* _Action item_
Copy the data below in full, exactly as it appears.

(Extracted records)
--*--

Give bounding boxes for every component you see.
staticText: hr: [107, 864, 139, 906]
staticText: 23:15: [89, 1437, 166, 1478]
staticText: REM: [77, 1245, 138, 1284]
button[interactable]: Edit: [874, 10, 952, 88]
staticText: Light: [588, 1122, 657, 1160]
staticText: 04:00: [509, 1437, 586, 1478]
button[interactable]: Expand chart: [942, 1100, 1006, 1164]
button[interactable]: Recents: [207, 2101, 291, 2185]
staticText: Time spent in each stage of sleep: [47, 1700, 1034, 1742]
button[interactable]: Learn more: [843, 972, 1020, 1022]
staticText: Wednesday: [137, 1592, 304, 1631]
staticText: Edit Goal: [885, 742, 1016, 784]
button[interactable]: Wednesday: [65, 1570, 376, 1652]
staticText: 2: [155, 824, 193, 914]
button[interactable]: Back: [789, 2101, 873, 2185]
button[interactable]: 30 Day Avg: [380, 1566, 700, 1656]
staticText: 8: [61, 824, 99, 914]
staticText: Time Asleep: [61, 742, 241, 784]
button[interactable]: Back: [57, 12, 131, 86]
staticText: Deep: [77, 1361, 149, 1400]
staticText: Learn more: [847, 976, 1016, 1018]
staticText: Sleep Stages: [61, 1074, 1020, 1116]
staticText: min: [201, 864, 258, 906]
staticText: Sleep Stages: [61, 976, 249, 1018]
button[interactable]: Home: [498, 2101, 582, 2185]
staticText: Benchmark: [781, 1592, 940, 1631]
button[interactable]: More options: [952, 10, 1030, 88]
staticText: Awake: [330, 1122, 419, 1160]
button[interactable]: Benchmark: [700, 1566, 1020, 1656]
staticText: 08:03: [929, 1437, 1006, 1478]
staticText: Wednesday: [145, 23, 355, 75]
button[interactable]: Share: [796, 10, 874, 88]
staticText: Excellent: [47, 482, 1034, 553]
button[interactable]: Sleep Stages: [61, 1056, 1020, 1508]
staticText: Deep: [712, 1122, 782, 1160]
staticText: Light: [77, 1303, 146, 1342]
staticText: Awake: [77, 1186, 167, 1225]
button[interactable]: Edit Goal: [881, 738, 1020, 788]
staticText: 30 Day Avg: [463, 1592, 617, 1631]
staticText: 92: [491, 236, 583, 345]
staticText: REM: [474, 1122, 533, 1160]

--*--

* _Answer section_
Give bounding boxes for every component you see.
staticText: hr: [107, 864, 139, 906]
staticText: 23:15: [89, 1437, 166, 1478]
staticText: REM: [77, 1245, 138, 1284]
button[interactable]: Edit: [874, 10, 952, 88]
staticText: Light: [588, 1122, 657, 1160]
staticText: 04:00: [509, 1437, 586, 1478]
button[interactable]: Expand chart: [942, 1100, 1006, 1164]
button[interactable]: Recents: [207, 2101, 291, 2185]
staticText: Time spent in each stage of sleep: [47, 1700, 1034, 1742]
button[interactable]: Learn more: [843, 972, 1020, 1022]
staticText: Wednesday: [137, 1592, 304, 1631]
staticText: Edit Goal: [885, 742, 1016, 784]
button[interactable]: Wednesday: [65, 1570, 376, 1652]
staticText: 2: [155, 824, 193, 914]
button[interactable]: Back: [789, 2101, 873, 2185]
button[interactable]: 30 Day Avg: [380, 1566, 700, 1656]
staticText: 8: [61, 824, 99, 914]
staticText: Time Asleep: [61, 742, 241, 784]
button[interactable]: Back: [57, 12, 131, 86]
staticText: Deep: [77, 1361, 149, 1400]
staticText: Learn more: [847, 976, 1016, 1018]
staticText: Sleep Stages: [61, 1074, 1020, 1116]
staticText: min: [201, 864, 258, 906]
staticText: Sleep Stages: [61, 976, 249, 1018]
button[interactable]: Home: [498, 2101, 582, 2185]
staticText: Benchmark: [781, 1592, 940, 1631]
button[interactable]: More options: [952, 10, 1030, 88]
staticText: Awake: [330, 1122, 419, 1160]
button[interactable]: Benchmark: [700, 1566, 1020, 1656]
staticText: 08:03: [929, 1437, 1006, 1478]
staticText: Wednesday: [145, 23, 355, 75]
button[interactable]: Share: [796, 10, 874, 88]
staticText: Excellent: [47, 482, 1034, 553]
button[interactable]: Sleep Stages: [61, 1056, 1020, 1508]
staticText: Deep: [712, 1122, 782, 1160]
staticText: Light: [77, 1303, 146, 1342]
staticText: Awake: [77, 1186, 167, 1225]
button[interactable]: Edit Goal: [881, 738, 1020, 788]
staticText: 30 Day Avg: [463, 1592, 617, 1631]
staticText: 92: [491, 236, 583, 345]
staticText: REM: [474, 1122, 533, 1160]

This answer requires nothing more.